The strength of this study is the direct measurements of relative mtDNA copy number, oxidative mtDNA damage, and genotyping for mtSNPs from the lesioned brain tissues resected from the pediatric epilepsy patients. A major limitation of this study is the small sample size. However, results from this study provide the foundation for proper determination of sample size in pediatric intractable epileptics, such as the frequency of mtSNPs in pediatric epilepsy patients, and the mean and standard deviation for further research regarding measurement of oxidative mtDNA damage. In order to better explore the oxidative mtDNA damage, mtDNA copy number, and mtSNPs in children with intractable epilepsy a bigger sample size from a multi-facility (and institution) study is needed. Findings from this study raise the possibility that inhibition of mitochondrial dysfunction may play a role in successful treatment of intractable epilepsy.

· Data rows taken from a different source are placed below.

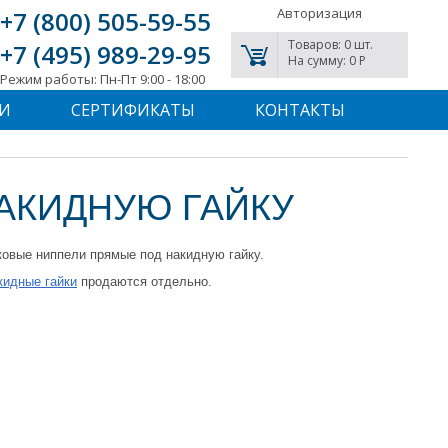
Авторизация
+7 (800) 505-59-55
Товаров: 0 шт.
+7 (495) 989-29-95
На сумму: 0 P
Режим работы: Пн-Пт 9:00 - 18:00
И
СЕРТИФИКАТЫ
КОНТАКТЫ
АКИДНУЮ ГАЙКУ
овые ниппели прямые под накидную гайку.
кидные гайки
продаются отдельно.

In summary, the major novel findings which emerged from this study are that several novel potentially harmful mtDNA variants and increased mtDNA content are associated with intractable epileptogenesis. Joint effects of a wild 10398A allele, a variant 9952A, high mtDNA copy number and high oxidative damage to mtDNA dramatically increased dramatically the conditional probability of developing intractable epilepsy. Further validation of these findings in a cohort population of epilepsy patients with a bigger sample size to understand the exact role of mtDNA defects in epilepsy may lay the ground for the development of new therapies.